Activity —
Give the lines again exactly as they appear, beginning at the one with "KONTAKT (278, 140)" and ending at the last line of the records.

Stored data

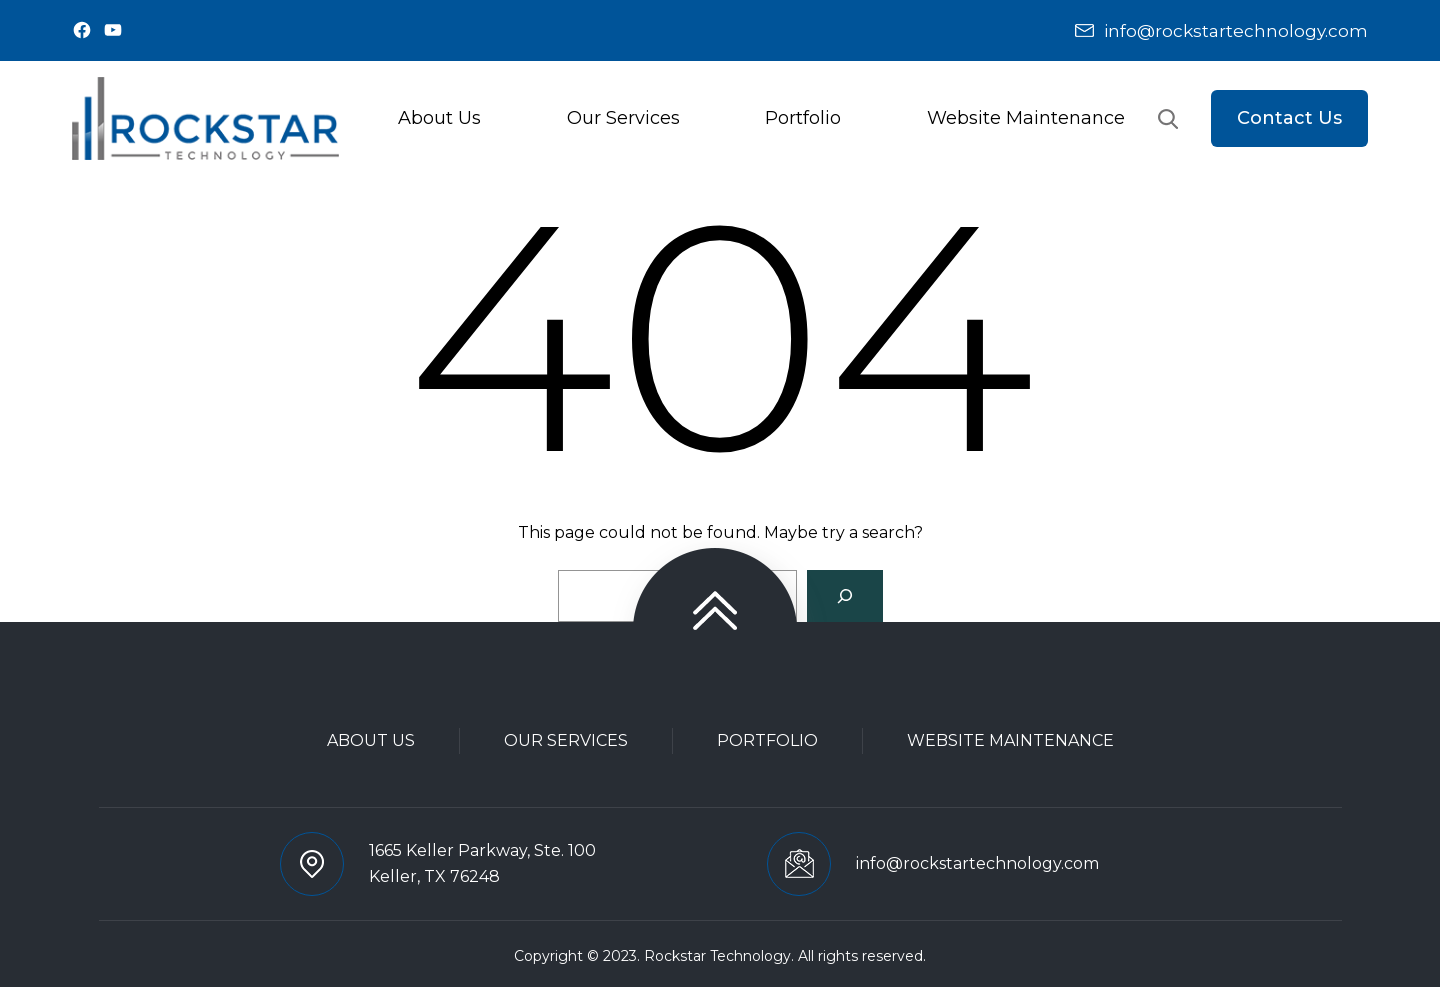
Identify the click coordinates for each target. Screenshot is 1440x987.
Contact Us (1289, 118)
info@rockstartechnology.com (1236, 31)
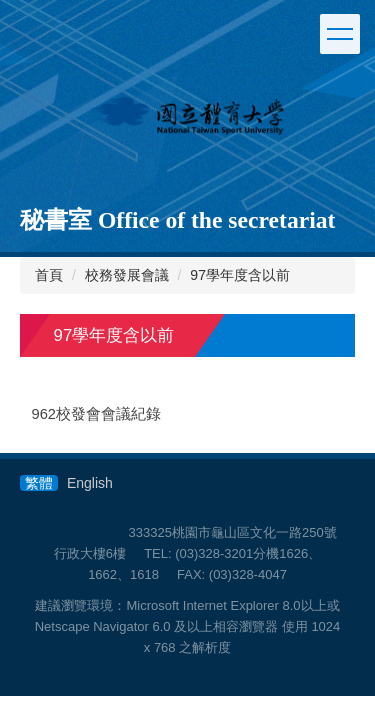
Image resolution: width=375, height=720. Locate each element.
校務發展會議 (127, 275)
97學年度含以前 (240, 275)
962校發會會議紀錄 (97, 414)
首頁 (49, 275)
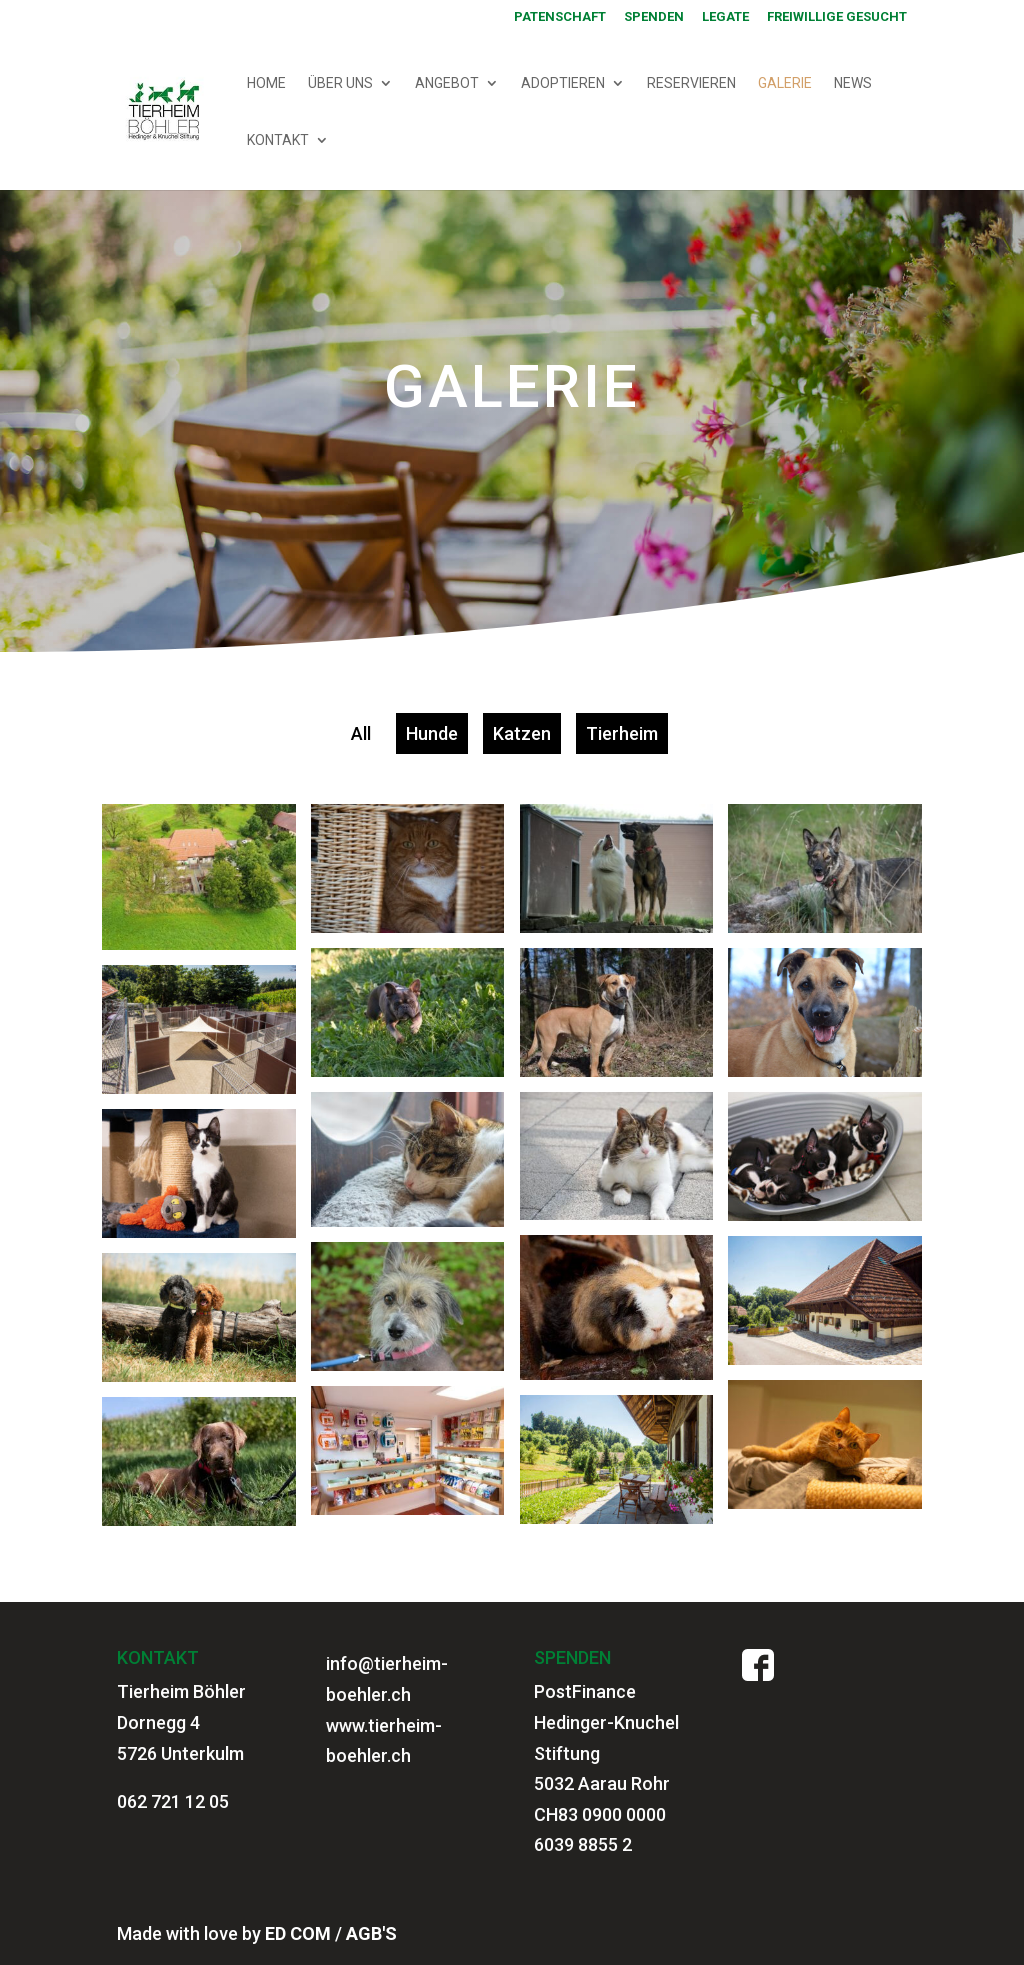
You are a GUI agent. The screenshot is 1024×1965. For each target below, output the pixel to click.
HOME (266, 83)
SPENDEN (654, 17)
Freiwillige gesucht (837, 17)
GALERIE (785, 83)
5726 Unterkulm (180, 1753)
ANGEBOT (447, 83)
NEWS (853, 83)
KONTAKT (278, 140)
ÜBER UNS (340, 83)
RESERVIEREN (691, 83)
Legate (725, 17)
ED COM (298, 1933)
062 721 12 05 (173, 1801)
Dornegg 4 (158, 1722)
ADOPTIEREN (563, 83)
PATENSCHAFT (560, 17)
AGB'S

Exercise response —
KONTAKT (278, 140)
ÜBER UNS (340, 83)
RESERVIEREN (691, 83)
Legate (725, 17)
ED COM (298, 1933)
062 721 12 05 (173, 1801)
Dornegg 4 (158, 1722)
ADOPTIEREN (563, 83)
PATENSCHAFT (560, 17)
AGB'S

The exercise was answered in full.